Sadly, it seemed to be very much a case of the determined Leslie beating no-one other than works Lola driver Peter Morgan to the winner’s rostrum for much of the year; a niggling suspicion confirmed when South African Mike White arrived on the British scene late in the day in his works Delta, and proved well capable of matching Leslie’s early stranglehold on the tepid formula.
More happily, Sports 2000 continued to boom rather than merely stagnate, with the previous Lola monopoly broken into by a new challenger from Tiga. Ian Taylor proved nigh unbeatable in his example of Schenken and Ganley’s SC79 model, taking a string of wins to beat the similar mount of Richard Morgan, and the Lola T492 of South African lady Desire Wilson. One factor perhaps to the formula’s detriment, however, was that the race distances tended to be rather lengthy, so leaving the “racing” too often to degenerate into a procession of very neatly driven cars. If this aspect can be bettered, 1980 should prove to be an excellent year for the attractive sports cars.
Hitachi Formula Atlantic
A disappointment was undoubtedly the Hitachi Formula Atlantic Championship.

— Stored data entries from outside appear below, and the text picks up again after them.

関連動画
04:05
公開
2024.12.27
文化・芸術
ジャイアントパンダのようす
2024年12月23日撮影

The enthusiastic Ray Mallock found little trouble in wrapping-up a series largely consisting of second rate machinery, driving, and racing, from failed Grand Prix driver Jim Crawford, who, in his Chevron B45, was the only person ever remotely to threaten Mallock in the points table. With the new March 80A already announced, and the prospect of the attractive Ralt RT4 appearing in Mallock’s hands, prospects for next year look much better, but to be honest it would be difficult for them to look anything else.
On the saloon front, the production variety again brought the crowds fine value for money with their consistent grass-cutting, tyre-squealing, wheel-lifting antics, with the familiar names of Tony Lanfranchi (Opel Commodore), Andy Rouse (Opel) and Gerry Marshall (Dolomite) heading the results, although David Taylor interloped amongst the established “names” in his 3.0 BMW, and Nicholas Baughn’s claim to overall victory in his 1.3 Alfasud underlined a need for the priorities of the overall points system to be revised!

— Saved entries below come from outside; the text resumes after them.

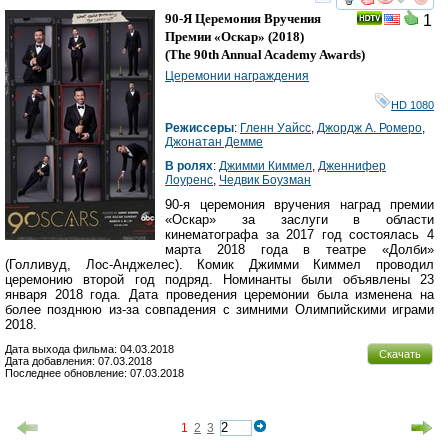
смотреть
инте
90-Я Церемония Вручения
1
Премии «Оскар»
(2018)
(
The 90th Annual Academy Awards
)
Церемонии награждения
HD 1080
Режиссеры
:
Гленн Уайсс
,
Джордж А. Ромеро
,
Джонатан Демме
В ролях
:
Джимми Киммел
,
Дженнифер
Лоуренс
,
Чедвик Боузман
90-я церемония вручения наград премии
«Оскар» за заслуги в области
кинематографа за 2017 год состоялась 4
марта 2018 года в театре «Долби»
(Голливуд, Лос-Анджелес). Комик Джимми Киммел проводил
церемонию второй год подряд. Номинанты были объявлены 23
января 2018 года. Дата проведения церемонии была изменена на
более позднюю из-за совпадения с зимними Олимпийскими играми
2018.
Дата выхода фильма: 04.03.2018
Скачать
Дата добавления: 07.03.2018
Последнее обновление: 07.03.2018
1
2
3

Of the mighty Special Saloons, Walter Robertson’s DFV-powered VW all but defied belief, Tony Dickinson and Sugden shone in their loud-voiced, 2-litre Skodas, while Rob Mason’s nifty Sunbeam Stiletto often enlivened the proceedings. Main class leaders were Peter Baldwin’s 1.3 Mini, Bill McGovern’s 1.0 Chrysler Imp, and Roger Gill’s 850 c.c. Imp. The racing could have been closer here, but fortunately the cars were often quite fascinating in themselves, without having to rely on the excitement of combat.

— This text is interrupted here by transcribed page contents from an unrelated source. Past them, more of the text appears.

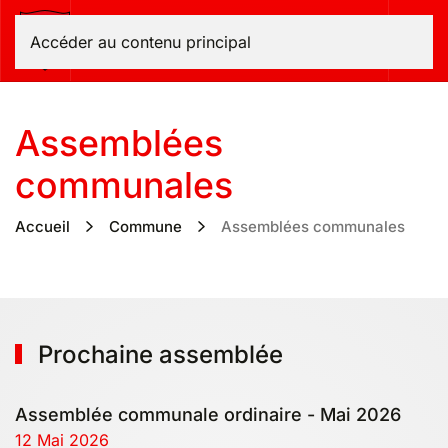
Bas-Intyamon
Accéder au contenu principal
Assemblées
communales
Accueil
Commune
Assemblées communales
Prochaine assemblée
Assemblée communale ordinaire - Mai 2026
12 Mai 2026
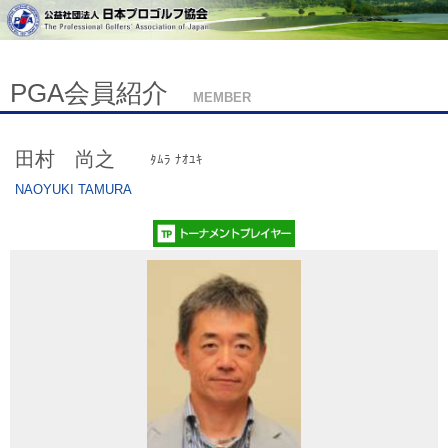
PGA会員紹介
MEMBER
田村 尚之
ﾀﾑﾗ ﾅｵﾕｷ
NAOYUKI TAMURA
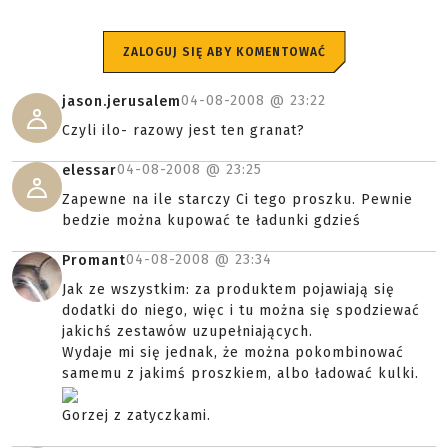
ZALOGUJ SIĘ ABY KOMENTOWAĆ
04-08-2008 @
23:22
jason.jerusalem
Czyli ilo- razowy jest ten granat?
04-08-2008 @
23:25
elessar
Zapewne na ile starczy Ci tego proszku. Pewnie
bedzie można kupować te ładunki gdzieś
04-08-2008 @
23:34
Promant
Jak ze wszystkim: za produktem pojawiają się
dodatki do niego, więc i tu można się spodziewać
jakichś zestawów uzupełniających.
Wydaje mi się jednak, że można pokombinować
samemu z jakimś proszkiem, albo ładować kulki.
Gorzej z zatyczkami.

Modsports and prodsports provided typically varied line-ups of machinery, from Porsche Carreras and Lotus Elans to Morgans, TVRs, and the usual gaggle of Midgets; and the lesser formulae continued to thrive on the proverbial shoestring, orientated very much around the enthusiastic competitor rather than “showmanship”.
While there may be a dearth of British talent in the all-important, higher echelons of the sport, it is at least gratifying to see that one of the strongest club racing scenes in the world is thriving right on our doorsteps. The unfortunate thing is that the spectators are noticeable by their absence, a situation causing considerable concern to circuit owners. — P.R.B./I.M.B.